My memory for work I admire isn’t brilliant but something that stuck and I return to is these 20 pictures by Chloe Mathews. They are of a group of Hasidic families who take holidays in Aberystwyth every August. Mathews photographed them some years ago and the pictures can still be seen on her website here. She wrote in reply to some comments in Burn, a photography magazine:
The project was shot over a couple of 2 week periods, during the summers of 2008 and 2009. For those of you who mention that the piece was not in depth enough, I agree. I only had a two week window, so I had to work very hard to even get what you see here.
Yes, I acknowledge what some people have said about the novelty of seeing these “unusual” people in close proximity, but in engaging with them on holiday, I was trying to get behind that novelty, and break the usual cliches of a community often misconstrued as austere and formal.
But it’s the unusualness that breaks the other clichés, the ones about seaside holidays. I love the fully-dressed men lying on the pebbled beach, for instance. If it’s not raining it’s going to start at any moment, and yet they’re having way more fun than the tawdry holidaymakers (*is this still a word?) in a Martin Parr seaside picture.

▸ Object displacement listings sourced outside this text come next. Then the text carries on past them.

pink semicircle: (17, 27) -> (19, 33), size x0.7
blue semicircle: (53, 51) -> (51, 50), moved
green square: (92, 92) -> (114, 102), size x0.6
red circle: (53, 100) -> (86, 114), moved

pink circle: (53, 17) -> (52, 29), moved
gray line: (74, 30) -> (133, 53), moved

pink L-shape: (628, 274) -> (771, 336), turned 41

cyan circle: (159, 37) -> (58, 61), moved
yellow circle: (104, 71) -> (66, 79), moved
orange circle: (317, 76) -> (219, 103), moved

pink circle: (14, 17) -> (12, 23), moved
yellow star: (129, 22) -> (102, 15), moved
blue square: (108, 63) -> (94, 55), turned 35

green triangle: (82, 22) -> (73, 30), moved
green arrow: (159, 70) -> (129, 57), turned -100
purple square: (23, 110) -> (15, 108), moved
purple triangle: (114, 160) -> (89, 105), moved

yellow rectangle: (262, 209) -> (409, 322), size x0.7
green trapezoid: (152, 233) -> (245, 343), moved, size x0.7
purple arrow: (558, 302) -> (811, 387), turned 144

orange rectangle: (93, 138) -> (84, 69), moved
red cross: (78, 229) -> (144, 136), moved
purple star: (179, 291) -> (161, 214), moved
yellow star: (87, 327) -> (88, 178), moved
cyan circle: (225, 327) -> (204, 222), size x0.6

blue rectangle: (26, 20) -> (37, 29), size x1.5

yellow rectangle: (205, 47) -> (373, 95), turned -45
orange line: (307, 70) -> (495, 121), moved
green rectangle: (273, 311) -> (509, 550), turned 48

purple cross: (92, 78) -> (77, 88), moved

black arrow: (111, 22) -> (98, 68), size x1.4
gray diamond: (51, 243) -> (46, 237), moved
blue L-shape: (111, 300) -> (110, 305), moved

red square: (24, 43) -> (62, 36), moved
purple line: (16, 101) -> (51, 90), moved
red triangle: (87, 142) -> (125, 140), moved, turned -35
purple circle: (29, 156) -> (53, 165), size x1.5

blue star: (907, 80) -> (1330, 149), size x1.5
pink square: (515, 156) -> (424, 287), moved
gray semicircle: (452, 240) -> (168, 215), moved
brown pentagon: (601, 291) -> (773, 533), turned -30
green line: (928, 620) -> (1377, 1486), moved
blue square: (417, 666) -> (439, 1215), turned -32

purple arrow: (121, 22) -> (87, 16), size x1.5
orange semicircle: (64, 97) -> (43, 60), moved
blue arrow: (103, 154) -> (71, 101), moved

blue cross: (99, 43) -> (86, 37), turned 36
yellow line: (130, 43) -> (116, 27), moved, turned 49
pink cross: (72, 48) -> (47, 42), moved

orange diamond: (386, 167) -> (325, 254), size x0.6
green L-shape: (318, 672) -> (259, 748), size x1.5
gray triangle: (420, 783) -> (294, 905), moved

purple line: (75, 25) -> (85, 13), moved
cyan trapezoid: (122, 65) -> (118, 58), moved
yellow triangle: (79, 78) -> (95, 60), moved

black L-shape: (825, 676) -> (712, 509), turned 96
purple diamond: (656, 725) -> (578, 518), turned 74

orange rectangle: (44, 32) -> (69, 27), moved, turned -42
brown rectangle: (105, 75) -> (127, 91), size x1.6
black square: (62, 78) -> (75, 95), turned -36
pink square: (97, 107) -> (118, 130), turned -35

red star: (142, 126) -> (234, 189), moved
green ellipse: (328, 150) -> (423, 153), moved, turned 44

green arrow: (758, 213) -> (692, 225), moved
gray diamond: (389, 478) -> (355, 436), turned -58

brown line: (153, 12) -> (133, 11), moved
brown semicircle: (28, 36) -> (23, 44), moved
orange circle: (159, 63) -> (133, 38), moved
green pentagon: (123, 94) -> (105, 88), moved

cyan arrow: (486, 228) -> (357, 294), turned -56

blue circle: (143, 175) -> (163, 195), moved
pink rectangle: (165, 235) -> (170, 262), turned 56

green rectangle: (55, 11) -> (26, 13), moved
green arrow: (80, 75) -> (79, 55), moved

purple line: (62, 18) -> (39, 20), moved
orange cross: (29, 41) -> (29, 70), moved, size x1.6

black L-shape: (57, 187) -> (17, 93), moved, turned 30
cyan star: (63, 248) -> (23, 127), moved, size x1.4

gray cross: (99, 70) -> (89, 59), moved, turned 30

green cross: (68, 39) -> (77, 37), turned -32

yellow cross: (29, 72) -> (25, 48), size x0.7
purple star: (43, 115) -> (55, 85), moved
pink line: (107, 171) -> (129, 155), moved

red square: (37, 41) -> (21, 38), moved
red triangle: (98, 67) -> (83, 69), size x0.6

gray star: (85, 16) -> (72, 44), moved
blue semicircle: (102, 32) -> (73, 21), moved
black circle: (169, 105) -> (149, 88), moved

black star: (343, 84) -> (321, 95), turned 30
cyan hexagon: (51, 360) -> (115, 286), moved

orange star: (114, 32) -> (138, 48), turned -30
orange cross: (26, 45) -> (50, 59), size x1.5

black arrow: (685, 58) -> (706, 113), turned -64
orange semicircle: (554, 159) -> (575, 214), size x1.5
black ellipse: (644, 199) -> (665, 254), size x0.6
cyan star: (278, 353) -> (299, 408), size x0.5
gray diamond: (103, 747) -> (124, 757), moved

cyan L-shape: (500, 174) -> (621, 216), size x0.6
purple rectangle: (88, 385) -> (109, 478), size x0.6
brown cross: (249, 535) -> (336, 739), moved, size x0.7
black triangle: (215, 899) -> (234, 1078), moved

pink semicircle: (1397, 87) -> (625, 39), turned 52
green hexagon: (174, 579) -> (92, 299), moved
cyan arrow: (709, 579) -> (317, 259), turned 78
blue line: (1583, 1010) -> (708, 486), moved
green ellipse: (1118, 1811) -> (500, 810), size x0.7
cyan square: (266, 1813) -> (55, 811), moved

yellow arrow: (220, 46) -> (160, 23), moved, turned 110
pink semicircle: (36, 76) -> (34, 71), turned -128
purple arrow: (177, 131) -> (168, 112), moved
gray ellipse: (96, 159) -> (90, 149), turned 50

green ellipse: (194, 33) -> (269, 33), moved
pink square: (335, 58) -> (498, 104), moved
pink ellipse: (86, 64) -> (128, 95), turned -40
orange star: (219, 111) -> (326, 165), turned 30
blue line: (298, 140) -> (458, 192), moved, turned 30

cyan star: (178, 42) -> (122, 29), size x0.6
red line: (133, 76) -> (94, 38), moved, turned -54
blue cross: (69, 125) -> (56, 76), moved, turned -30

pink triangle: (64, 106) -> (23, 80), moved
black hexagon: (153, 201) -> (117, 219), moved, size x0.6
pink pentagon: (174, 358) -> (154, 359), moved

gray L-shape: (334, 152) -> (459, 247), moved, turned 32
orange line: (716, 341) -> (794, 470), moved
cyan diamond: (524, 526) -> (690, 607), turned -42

My favourite photograph is this one, I think the reasons are obvious:
but I also love the Lartigue-like number 8 with the flying diver in the red outfit.
There’s further explanation of her project on its second page.
Can I say here that I love Chaïm Potok? If you haven’t read him, just let me know.
(Do you read novels, Jeremy?)
I don’t read very much fiction, but his work sounds interesting. I don’t think I’d even heard of him. I don’t even know any Hasidim, although of course I met some when I lived in New York where they run some very successful businesses like B&H Photo and a lot of shops in the so-called diamond district. One of my friends from architecture school has a big firm in NY that designs, amongst other things, houses for some very rich Hasidic families.